Pendapat Parkinson jelas bahwa untuk mempertahankan kekuasaanya seringkali orang yang berkuasa merekrut banyak pegawai dan menciptakan unsur-unsur baru dalam struktur organisasinya walaupun akhirnya unsur baru tersebut kurang bermanfaat. Jika ditelaah secara politis pembentukan satgas-satgas tersebut pasti lah ada, karena setiap kebijakan pasti sudah dipertimbangkan segala aspeknya termasuk hal-hal yang bersifat politis. Hal ini bisa saja terjadi karena Presiden termasuk orang partai, jadi dia pasti akan berfikir bagaimana kelangsungan partainya pada pemilihan umum berikutnya. Momen menjadi penguasalah, tujuan-tujuan tersebut dapat diinfiltrasikan.

Sementara itu, dengan adanya Satgas struktur menjadi gemuk dan overlapping. Secara otomatis struktur organisasi akan bertambah karena Satgas tersebut harus bertanggung jawab terhadap presiden, berarti mau tidak mau lembaga Ad Hoc ini menambah unsur baru di bawah presiden. Keberadaan Satgas ini pun menjadikan struktur pemerintah tidak sesuai dengan prinsip manajemen “Miskin Struktur Kaya Fungsi”. Fenomena ini padahal berkontradiksi dengan tujuan reformasi birokrasi yang selama ini didengung-dengungkan oleh pemerintah. Selain itu overlapping tupoksi pun terjadi, bagaimana tidak ? Orang yang ditunjuk sebagai pelaksana Satgas merupakan orang-orang yang mempunyai tugas pada lembaga lain. Bagaimana Satgas ini akan berhasil jika pelaksananya mengerjakan tugasnya hanya sebagai pekerjaan sambilan. Menanggapi hal ini, banyak pihak mengklaim bahwa kinerja Satgas tidak membawa hasil yang maksimal, sebab Satgas tidak memiliki kewenangan sampai tataran eksekusi hanya memberikan rekomendasi. Padahal sifat rekomendasi yaitu dapat dilaksanakan maupun tidak. Jadi, jika diistilahkan Satgas ini seperti macan ompong.

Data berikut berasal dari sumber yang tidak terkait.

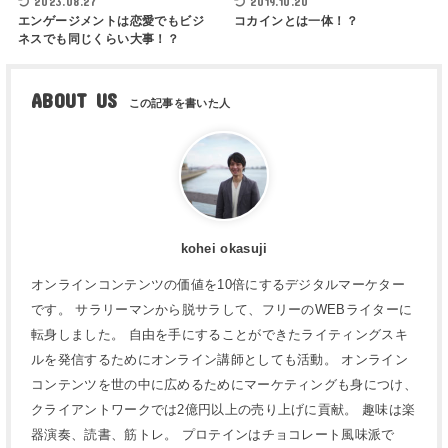
2023.08.27
2019.10.20
エンゲージメントは恋愛でもビジ
コカインとは一体！？
ネスでも同じくらい大事！？
ABOUT US
kohei okasuji
オンラインコンテンツの価値を10倍にするデジタルマーケター
です。 サラリーマンから脱サラして、フリーのWEBライターに
転身しました。 自由を手にすることができたライティングスキ
ルを発信するためにオンライン講師としても活動。 オンライン
コンテンツを世の中に広めるためにマーケティングも身につけ、
クライアントワークでは2億円以上の売り上げに貢献。 趣味は楽
器演奏、読書、筋トレ。 プロテインはチョコレート風味派で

Presiden Soesilo Bambang Yudhoyono tentunya harus mengevaluasi pembentukan Satgas-satgas tersebut untuk bahan kajian pembuatan kebijakan penanganan masalah di masa yang akan datang. Hal ini layak untuk menjadi bahan renungan, karena sampai saat ini Satgas-satgas yang dibentuk belum menunjukkan hasil yang maksimal bahkan tidak memiliki otoritas yang jelas. Pemerintah akan menjadi lebih bijaksana jika mampu mengembalikan dan memperkuat fungsi lembaga yang telah ada daripada membentuk lembaga-lembaga baru yang pada akhirnya menimbulkan ketidakefektifan dan ketidakefisienan.